◆ **AIM OF THE TASK**
Below are records with pictures; copy word for word only the lines between the line with "تأتي شركة Lenzing" and the line with "Kriptorşidik Testis", inclusive, and drop the pictures.

*** Opening RECORDED INFORMATION ***

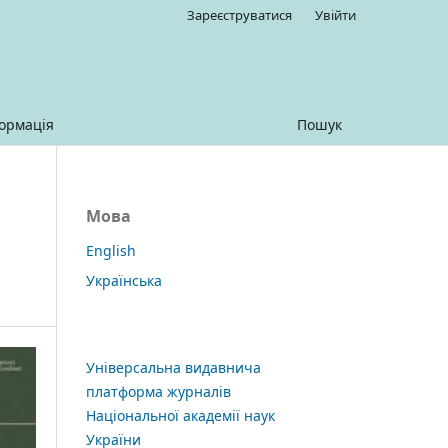
Зареєструватися
Увійти
ормація
Пошук
Мова
English
Українська
Універсальна видавнича
платформа журналів
Національної академії наук
України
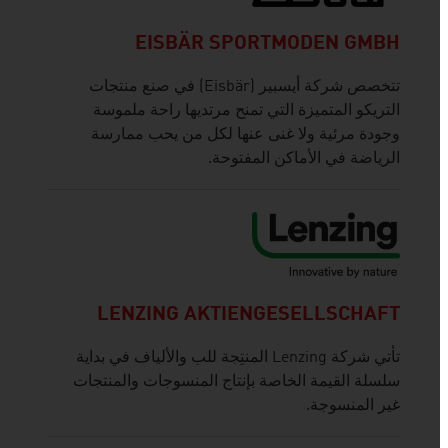
EISBÄR SPORTMODEN GMBH
تتخصص شركة أيسبير (Eisbär) في صنع منتجات
التريكو المتميزة التي تمنح مرتديها راحة ملموسة
وجودة مرئية ولا غنى عنها لكل من يحب ممارسة
الرياضة في الأماكن المفتوحة.
LENZING AKTIENGESELLSCHAFT
تأتي شركة Lenzing المنتِجة للب والألياف في بداية
سلسلة القيمة الخاصة بإنتاج المنسوجات والمنتجات
غير المنسوجة.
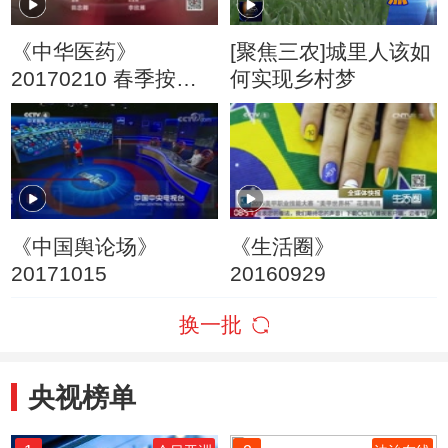
《中华医药》
[聚焦三农]城里人该如
20170210 春季按月
何实现乡村梦
来养肝
《中国舆论场》
《生活圈》
20171015
20160929
换一批
央视榜单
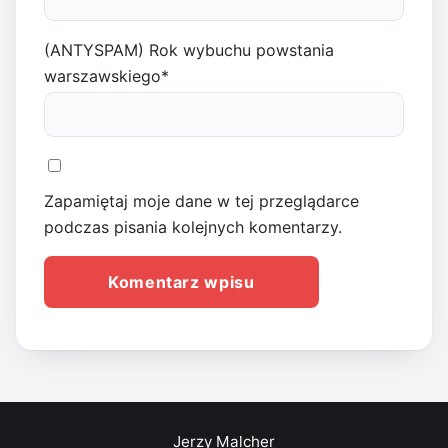
(ANTYSPAM) Rok wybuchu powstania
warszawskiego
*
Zapamiętaj moje dane w tej przeglądarce
podczas pisania kolejnych komentarzy.
Jerzy Malcher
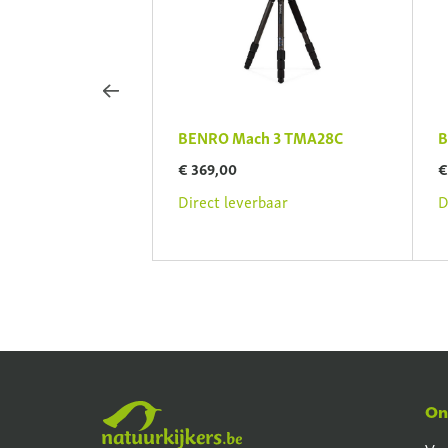
eopkop GH5CMINI
BENRO Mach 3 TMA28C
B
€ 369,00
€
rbaar
Direct leverbaar
D
On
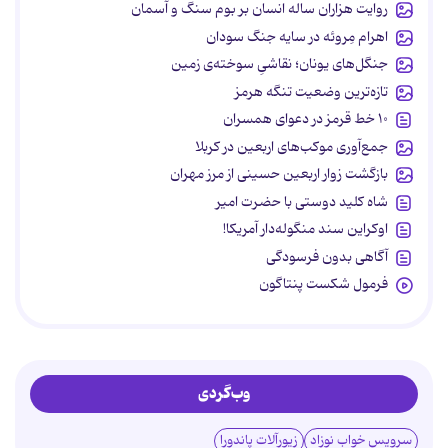
روایت هزاران ساله انسان بر بوم سنگ و آسمان
اهرام مِروئه در سایه جنگ سودان
جنگل‌های یونان؛ نقاشیِ سوخته‌ی زمین
تازه‌ترین وضعیت تنگه هرمز
۱۰ خط قرمز در دعوای همسران
جمع‌آوری موکب‌های اربعین در کربلا
بازگشت زوار اربعین حسینی از مرز مهران
شاه کلید دوستی با حضرت امیر
اوکراین سند منگوله‌دار آمریکا!
آگاهی بدون فرسودگی
فرمول شکست پنتاگون
وب‌گردی
سرویس خواب نوزاد
زیورآلات پاندورا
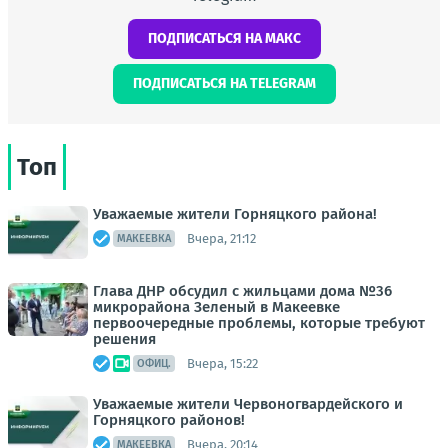
ПОДПИСАТЬСЯ НА МАКС
ПОДПИСАТЬСЯ НА TELEGRAM
Топ
Уважаемые жители Горняцкого района!
Вчера, 21:12
МАКЕЕВКА
Глава ДНР обсудил с жильцами дома №36
микрорайона Зеленый в Макеевке
первоочередные проблемы, которые требуют
решения
Вчера, 15:22
ОФИЦ.
Уважаемые жители Червоногвардейского и
Горняцкого районов!
Вчера, 20:14
МАКЕЕВКА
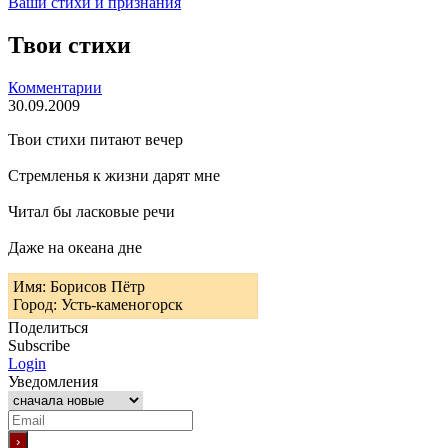
Ваши стихи и признания
Твои стихи
Комментарии
30.09.2009
Твои стихи питают вечер
Стремленья к жизни дарят мне
Читал бы ласковые речи
Даже на океана дне
Имя: Борисов Пётр
Город: Усть-каменогорск
Поделиться
Subscribe
Login
Уведомления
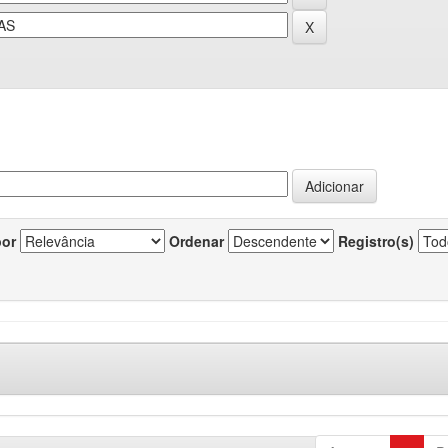
por
Ordenar
Registro(s)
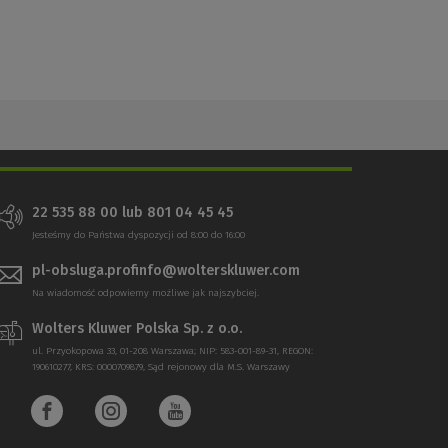
22 535 88 00 lub 801 04 45 45
Jesteśmy do Państwa dyspozycji od 8:00 do 16:00
pl-obsluga.profinfo@wolterskluwer.com
Na wiadomość odpowiemy możliwe jak najszybciej.
Wolters Kluwer Polska Sp. z o.o.
ul. Przyokopowa 33, 01-208 Warszawa; NIP: 583-001-89-31, REGON:
190610277, KRS: 0000709879, Sąd rejonowy dla M.S. Warszawy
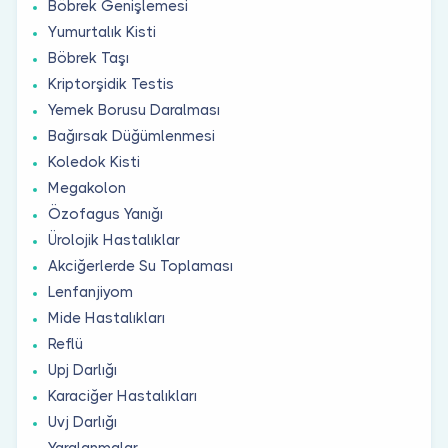
Böbrek Genişlemesi
Yumurtalık Kisti
Böbrek Taşı
Kriptorşidik Testis
Yemek Borusu Daralması
Bağırsak Düğümlenmesi
Koledok Kisti
Megakolon
Özofagus Yanığı
Ürolojik Hastalıklar
Akciğerlerde Su Toplaması
Lenfanjiyom
Mide Hastalıkları
Reflü
Upj Darlığı
Karaciğer Hastalıkları
Uvj Darlığı
Yaralanmalar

*** Closing RECORDED INFORMATION ***

◆ **YOUR SOLUTION**
تأتي شركة Lenzing المنتِجة للب والألياف في بداية
سلسلة القيمة الخاصة بإنتاج المنسوجات والمنتجات
غير المنسوجة.
《中华医药》
[聚焦三农]城里人该如
20170210 春季按月
何实现乡村梦
来养肝
《中国舆论场》
《生活圈》
20171015
20160929
换一批
央视榜单
(ANTYSPAM) Rok wybuchu powstania
warszawskiego
*
Zapamiętaj moje dane w tej przeglądarce
podczas pisania kolejnych komentarzy.
Jerzy Malcher
eopkop GH5CMINI
BENRO Mach 3 TMA28C
B
€ 369,00
€
rbaar
Direct leverbaar
D
On
روایت هزاران ساله انسان بر بوم سنگ و آسمان
اهرام مِروئه در سایه جنگ سودان
جنگل‌های یونان؛ نقاشیِ سوخته‌ی زمین
تازه‌ترین وضعیت تنگه هرمز
۱۰ خط قرمز در دعوای همسران
جمع‌آوری موکب‌های اربعین در کربلا
بازگشت زوار اربعین حسینی از مرز مهران
شاه کلید دوستی با حضرت امیر
اوکراین سند منگوله‌دار آمریکا!
آگاهی بدون فرسودگی
فرمول شکست پنتاگون
وب‌گردی
سرویس خواب نوزاد
زیورآلات پاندورا
ПОДПИСАТЬСЯ НА МАКС
ПОДПИСАТЬСЯ НА TELEGRAM
Топ
Уважаемые жители Горняцкого района!
Вчера, 21:12
МАКЕЕВКА
Глава ДНР обсудил с жильцами дома №36
микрорайона Зеленый в Макеевке
первоочередные проблемы, которые требуют
решения
Вчера, 15:22
ОФИЦ.
Уважаемые жители Червоногвардейского и
Горняцкого районов!
Вчера, 20:14
МАКЕЕВКА
Ваши стихи и признания
Твои стихи
Комментарии
30.09.2009
Твои стихи питают вечер
Стремленья к жизни дарят мне
Читал бы ласковые речи
Даже на океана дне
Имя: Борисов Пётр
Город: Усть-каменогорск
Поделиться
Subscribe
Login
Уведомления
por
Ordenar
Registro(s)
22 535 88 00 lub 801 04 45 45
Jesteśmy do Państwa dyspozycji od 8:00 do 16:00
pl-obsluga.profinfo@wolterskluwer.com
Na wiadomość odpowiemy możliwe jak najszybciej.
Wolters Kluwer Polska Sp. z o.o.
ul. Przyokopowa 33, 01-208 Warszawa; NIP: 583-001-89-31, REGON:
190610277, KRS: 0000709879, Sąd rejonowy dla M.S. Warszawy
Böbrek Genişlemesi
Yumurtalık Kisti
Böbrek Taşı
Kriptorşidik Testis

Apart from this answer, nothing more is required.